YEARS OF NO-TILLING: 21 (17 years continuous no-till)
ACRES NO-TILLED: 700 (55% center-pivot irrigated)
CROPS NO-TILLED: Corn, soybeans, cover crops (wheat, rye, oilseed radishes, CANULA, winter lentils and legumes)t
Most no-tillers can recall a time (or incident) when the “light went on” — when no-till became an obvious option. For me, that happened in 1986 during a dry spring.
Incorporating herbicide with a field cultivator dried out the soil about 4 inches deep, way below the seed zone. So we delayed planting, hoping for a replenishing rain. Meanwhile, a neighbor who ridge-tilled got his crop in and up in 5 days while we sat on our hands waiting for Mother Nature to cooperate.
We had been reading a lot about the growth of no-tillage in the central Corn Belt, but questioned how no-till would work in a drier area of northeast Nebraska with a mix of irrigated and dryland fields. My cropland is primarily Nora Crofton silty clay loam soils on 4% to 16% slopes.
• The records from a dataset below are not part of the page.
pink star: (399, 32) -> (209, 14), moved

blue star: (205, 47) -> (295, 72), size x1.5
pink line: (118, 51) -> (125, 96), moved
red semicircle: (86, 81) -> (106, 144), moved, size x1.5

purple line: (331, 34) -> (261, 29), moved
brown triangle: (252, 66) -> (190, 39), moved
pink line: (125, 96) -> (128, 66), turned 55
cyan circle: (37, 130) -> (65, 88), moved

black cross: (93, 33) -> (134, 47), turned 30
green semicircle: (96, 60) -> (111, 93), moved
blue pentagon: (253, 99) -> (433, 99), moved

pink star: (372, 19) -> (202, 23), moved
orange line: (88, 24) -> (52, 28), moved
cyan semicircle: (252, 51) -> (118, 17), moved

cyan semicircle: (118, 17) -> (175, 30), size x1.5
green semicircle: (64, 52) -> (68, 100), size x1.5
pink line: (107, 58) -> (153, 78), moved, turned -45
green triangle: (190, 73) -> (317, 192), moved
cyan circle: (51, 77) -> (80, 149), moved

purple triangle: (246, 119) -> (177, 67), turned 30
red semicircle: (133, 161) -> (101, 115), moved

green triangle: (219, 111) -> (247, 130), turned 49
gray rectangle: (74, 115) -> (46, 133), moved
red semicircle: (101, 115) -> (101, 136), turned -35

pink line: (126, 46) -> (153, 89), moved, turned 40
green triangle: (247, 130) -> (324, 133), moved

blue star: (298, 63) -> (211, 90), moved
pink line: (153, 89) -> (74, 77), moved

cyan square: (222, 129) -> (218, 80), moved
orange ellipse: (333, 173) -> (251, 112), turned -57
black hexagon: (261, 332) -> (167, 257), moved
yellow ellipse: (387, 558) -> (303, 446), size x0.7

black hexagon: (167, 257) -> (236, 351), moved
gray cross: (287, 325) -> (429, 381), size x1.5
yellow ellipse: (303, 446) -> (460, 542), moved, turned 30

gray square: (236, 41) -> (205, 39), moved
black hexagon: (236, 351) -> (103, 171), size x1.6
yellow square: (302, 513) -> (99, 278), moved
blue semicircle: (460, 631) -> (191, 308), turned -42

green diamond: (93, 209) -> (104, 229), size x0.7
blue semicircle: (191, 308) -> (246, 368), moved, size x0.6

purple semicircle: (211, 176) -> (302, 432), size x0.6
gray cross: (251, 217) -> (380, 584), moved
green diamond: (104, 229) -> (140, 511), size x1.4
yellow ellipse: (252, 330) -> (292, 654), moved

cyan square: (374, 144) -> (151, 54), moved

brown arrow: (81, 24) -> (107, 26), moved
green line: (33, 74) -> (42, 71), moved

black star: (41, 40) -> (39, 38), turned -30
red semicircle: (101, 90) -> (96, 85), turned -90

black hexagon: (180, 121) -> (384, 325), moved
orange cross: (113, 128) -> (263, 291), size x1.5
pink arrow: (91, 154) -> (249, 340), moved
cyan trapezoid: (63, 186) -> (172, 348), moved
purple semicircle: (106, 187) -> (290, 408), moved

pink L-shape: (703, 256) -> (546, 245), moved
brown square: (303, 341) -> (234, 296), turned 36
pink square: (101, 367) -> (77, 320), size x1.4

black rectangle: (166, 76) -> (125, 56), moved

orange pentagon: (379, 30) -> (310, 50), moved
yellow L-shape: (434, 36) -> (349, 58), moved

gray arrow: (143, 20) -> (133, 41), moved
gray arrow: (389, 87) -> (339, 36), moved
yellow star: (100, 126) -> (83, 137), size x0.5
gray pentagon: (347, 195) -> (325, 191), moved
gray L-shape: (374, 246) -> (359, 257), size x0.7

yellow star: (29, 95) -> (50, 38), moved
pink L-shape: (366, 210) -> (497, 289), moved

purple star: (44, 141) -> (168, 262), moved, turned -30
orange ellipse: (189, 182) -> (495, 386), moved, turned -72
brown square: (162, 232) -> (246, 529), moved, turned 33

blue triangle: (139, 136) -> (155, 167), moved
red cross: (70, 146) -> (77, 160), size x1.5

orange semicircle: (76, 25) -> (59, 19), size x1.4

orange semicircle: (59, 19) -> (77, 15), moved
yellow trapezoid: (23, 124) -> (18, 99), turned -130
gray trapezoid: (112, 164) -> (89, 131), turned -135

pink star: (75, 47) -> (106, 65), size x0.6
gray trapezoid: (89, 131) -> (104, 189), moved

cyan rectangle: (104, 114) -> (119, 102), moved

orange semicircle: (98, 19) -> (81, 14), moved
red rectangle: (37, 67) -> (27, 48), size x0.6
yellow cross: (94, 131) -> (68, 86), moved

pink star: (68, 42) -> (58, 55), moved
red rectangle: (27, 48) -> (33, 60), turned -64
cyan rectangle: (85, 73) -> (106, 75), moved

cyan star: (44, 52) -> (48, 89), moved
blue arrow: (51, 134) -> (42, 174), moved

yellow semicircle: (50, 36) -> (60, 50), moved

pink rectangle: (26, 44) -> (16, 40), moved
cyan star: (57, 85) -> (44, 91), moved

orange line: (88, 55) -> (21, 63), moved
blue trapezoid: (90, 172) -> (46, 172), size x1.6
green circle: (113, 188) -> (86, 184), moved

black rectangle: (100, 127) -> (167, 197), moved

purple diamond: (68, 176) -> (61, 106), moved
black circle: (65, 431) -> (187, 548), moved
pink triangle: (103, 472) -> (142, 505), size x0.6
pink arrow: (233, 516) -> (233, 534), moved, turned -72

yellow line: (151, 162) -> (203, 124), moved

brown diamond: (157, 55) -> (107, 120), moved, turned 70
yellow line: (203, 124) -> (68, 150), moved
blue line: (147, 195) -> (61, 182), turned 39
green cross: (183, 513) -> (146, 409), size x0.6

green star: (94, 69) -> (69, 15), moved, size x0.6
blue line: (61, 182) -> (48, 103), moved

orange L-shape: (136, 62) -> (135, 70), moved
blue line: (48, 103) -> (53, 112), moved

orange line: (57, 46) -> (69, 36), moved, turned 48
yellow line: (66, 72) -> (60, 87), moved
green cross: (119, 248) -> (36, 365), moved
We started cautiously, no-tilling 25 acres of corn into soybeans the next spring. The no-tilled corn performed about the same as the tilled field, so we boosted the no-till test to 50 acres in 1988. And, when I compared the yields with conventional till across a center-pivot-irrigated field, no-till corn shelled out 16 bushels more per acre!
I presumed the only reason was that no-till plants were healthier, stayed alive longer and thus filled out bigger ears. After that, I never touched another acre of soybean ground with a field cultivator or other tillage tool.
In 1991, I no-tilled my first soybeans into corn stalks with concern about how my old John Deere 6600 combine would handle the residue left from 200-bushel corn. I was pleasantly surprised.
The trash had already started to deteriorate below the canopied soybeans by harvest. Because there was no dust from running root balls through the machine, the beans were exceptionally clean. The combine handled the increased residue with no problem.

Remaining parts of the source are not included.